UO's next common reading theme will be 'Feminist Futures'

Book titles that have been selected for this theme include 'We Should All Be Feminists.'

Events that will be offered to students for this theme include a book talk titled, 'Just Get On the Pill: The Uneven Burden of Reproductive Politics'

The University of Oregon’s recently announced that its theme for its 2023-2024 Common Reading program will be “Feminist Futures: Research on Women and Gender in Society.” For this theme, OU’s Common Reading program will partner with OU’s Center for the Study of Women in Society.

Book titles that have been selected for the year include We Should All Be Feminists by Chimamanda Ngozi Adichie and The Turnaway Study by Diana Greene Foster. 

Foster told Campus Reform, “I appreciate the University of Oregon selecting a book that takes a scientific approach to what is otherwise a polarizing and political topic.”

The UO common reading program presents reading material “that will be the focus of a campus-wide discussion” for the year, according to the university. 

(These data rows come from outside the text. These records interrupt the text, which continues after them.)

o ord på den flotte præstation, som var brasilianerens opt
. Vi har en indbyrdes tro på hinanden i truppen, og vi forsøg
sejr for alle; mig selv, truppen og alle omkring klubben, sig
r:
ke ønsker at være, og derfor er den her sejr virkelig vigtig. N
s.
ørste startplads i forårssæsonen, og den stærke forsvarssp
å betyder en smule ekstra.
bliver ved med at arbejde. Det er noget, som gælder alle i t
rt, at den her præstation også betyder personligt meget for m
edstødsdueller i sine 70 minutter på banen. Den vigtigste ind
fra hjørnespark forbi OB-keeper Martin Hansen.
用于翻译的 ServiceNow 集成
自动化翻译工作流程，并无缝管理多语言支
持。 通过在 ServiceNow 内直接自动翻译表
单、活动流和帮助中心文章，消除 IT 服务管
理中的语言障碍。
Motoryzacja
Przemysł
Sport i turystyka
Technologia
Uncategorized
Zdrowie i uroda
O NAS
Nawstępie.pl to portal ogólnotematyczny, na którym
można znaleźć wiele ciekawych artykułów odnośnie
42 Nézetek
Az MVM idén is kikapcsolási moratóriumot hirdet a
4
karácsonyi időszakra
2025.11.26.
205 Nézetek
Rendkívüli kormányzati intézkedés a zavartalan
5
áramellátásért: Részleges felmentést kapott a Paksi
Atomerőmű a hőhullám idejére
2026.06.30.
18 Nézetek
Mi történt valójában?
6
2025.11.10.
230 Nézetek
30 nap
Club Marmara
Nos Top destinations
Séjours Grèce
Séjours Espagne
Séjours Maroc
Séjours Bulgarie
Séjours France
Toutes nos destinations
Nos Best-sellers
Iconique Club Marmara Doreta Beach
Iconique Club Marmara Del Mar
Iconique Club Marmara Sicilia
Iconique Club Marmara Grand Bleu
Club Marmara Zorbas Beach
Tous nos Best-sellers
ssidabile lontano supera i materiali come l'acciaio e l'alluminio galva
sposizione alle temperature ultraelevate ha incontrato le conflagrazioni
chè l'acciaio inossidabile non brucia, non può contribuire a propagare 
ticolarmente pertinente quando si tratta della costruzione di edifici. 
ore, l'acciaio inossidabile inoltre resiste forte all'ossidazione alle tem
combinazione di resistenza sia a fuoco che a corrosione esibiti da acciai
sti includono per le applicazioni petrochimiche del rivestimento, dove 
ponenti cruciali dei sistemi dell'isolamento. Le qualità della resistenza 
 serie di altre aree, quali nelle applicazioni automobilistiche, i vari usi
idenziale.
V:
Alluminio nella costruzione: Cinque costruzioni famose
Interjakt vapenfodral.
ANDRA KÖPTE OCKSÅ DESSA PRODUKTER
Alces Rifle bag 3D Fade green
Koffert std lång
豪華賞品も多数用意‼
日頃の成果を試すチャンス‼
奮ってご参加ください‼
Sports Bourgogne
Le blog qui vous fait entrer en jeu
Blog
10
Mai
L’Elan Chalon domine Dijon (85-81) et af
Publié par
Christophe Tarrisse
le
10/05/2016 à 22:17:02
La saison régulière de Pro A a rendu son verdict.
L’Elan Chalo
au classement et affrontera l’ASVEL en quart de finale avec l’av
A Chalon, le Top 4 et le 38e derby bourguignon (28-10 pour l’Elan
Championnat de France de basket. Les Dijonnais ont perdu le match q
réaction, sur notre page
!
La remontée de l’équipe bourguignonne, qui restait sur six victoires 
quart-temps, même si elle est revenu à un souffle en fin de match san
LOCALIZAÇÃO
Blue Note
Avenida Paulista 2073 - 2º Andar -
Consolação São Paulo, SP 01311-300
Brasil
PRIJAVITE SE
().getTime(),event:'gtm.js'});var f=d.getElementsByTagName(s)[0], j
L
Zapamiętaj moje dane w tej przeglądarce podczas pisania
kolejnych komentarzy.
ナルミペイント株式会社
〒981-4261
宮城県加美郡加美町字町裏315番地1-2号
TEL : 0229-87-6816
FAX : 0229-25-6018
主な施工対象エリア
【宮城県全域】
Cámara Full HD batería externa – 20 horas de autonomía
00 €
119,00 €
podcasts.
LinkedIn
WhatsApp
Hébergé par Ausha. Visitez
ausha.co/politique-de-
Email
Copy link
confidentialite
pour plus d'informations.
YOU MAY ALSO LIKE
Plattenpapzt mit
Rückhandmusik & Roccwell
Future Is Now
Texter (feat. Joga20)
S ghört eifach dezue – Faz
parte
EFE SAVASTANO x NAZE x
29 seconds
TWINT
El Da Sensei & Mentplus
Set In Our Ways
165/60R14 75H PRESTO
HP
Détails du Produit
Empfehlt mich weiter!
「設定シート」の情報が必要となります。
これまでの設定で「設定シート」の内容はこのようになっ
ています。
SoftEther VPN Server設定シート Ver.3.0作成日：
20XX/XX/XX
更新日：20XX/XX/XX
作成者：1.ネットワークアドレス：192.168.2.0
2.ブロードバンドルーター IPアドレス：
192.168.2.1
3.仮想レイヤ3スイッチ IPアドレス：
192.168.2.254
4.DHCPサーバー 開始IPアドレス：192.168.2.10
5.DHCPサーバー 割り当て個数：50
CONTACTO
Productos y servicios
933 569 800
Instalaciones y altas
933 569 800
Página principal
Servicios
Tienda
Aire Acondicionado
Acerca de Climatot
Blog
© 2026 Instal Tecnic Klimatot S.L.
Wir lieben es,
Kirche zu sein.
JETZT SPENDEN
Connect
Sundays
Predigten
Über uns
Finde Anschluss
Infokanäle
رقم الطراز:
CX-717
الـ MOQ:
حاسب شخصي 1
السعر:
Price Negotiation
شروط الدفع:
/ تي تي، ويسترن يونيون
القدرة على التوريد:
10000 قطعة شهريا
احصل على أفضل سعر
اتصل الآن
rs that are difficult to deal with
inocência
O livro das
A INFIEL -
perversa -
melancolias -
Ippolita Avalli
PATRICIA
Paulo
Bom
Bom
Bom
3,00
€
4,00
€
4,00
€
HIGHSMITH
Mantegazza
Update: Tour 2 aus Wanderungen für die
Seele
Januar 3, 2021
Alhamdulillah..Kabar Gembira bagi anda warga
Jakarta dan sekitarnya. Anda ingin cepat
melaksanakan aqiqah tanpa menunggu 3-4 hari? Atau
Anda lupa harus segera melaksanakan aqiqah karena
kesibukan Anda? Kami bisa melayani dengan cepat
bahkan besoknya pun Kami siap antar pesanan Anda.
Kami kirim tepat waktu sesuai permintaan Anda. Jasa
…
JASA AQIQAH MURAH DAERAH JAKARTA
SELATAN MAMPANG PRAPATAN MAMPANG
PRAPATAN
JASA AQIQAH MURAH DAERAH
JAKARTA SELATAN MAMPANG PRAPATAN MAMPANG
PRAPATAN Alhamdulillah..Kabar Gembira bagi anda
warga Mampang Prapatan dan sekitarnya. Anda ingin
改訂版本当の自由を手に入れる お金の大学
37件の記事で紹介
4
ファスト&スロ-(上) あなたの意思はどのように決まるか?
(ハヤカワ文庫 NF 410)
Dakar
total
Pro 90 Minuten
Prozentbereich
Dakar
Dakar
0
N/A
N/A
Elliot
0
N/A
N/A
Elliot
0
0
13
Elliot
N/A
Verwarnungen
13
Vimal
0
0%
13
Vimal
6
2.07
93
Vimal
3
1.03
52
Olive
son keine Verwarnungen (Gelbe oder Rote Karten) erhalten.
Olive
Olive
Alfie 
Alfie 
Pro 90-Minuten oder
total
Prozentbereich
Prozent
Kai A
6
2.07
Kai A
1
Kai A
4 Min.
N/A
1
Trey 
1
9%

[RELATED: Campus newspaper editor-in-chief: An ‘intersectional’ feminist is the ‘only kind of feminist that matters’]

summary for The Turnaway Study states, “Judges, politicians, and pro-life advocates routinely defend their anti-abortion stance by claiming that abortion is physically risky and leads to depression and remorse. Dr. Foster’s data proves the opposite to be true.”

Events that will be offered to students for this theme include a book talk about Just Get On the Pill: The Uneven Burden of Reproductive Politics and an event titled “Haunting Ecologies: The Past, Present and Future of Feminist and Indigenous Approaches to Forest Fire.”

[RELATED: UC Santa Barbara unveils new ‘feminist studies’ degree program]

Krystale Littlejohn, associate professor of sociology at UO, is the author of Just Get On the Pill: The Uneven Burden of Reproductive Politics. This book, “uncovers how parents, peers, partners, and providers draw on narratives of “male” and “female” birth control methods to socialize cisgender women into sex and ultimately into shouldering the burden for preventing pregnancy.”

UO is already accepting suggestions for the Common Reading program’s 2024-2025 theme. The 2018-2020 theme was “Transborder/Transnational.”

The University of Oregon, UO’s Center for the Study of Women in Society, OU’s Common Reading program, Krystale Littlejohn, Chimamanda Ngozi Adichie, and Diana Greene Foster have not responded to request for comment.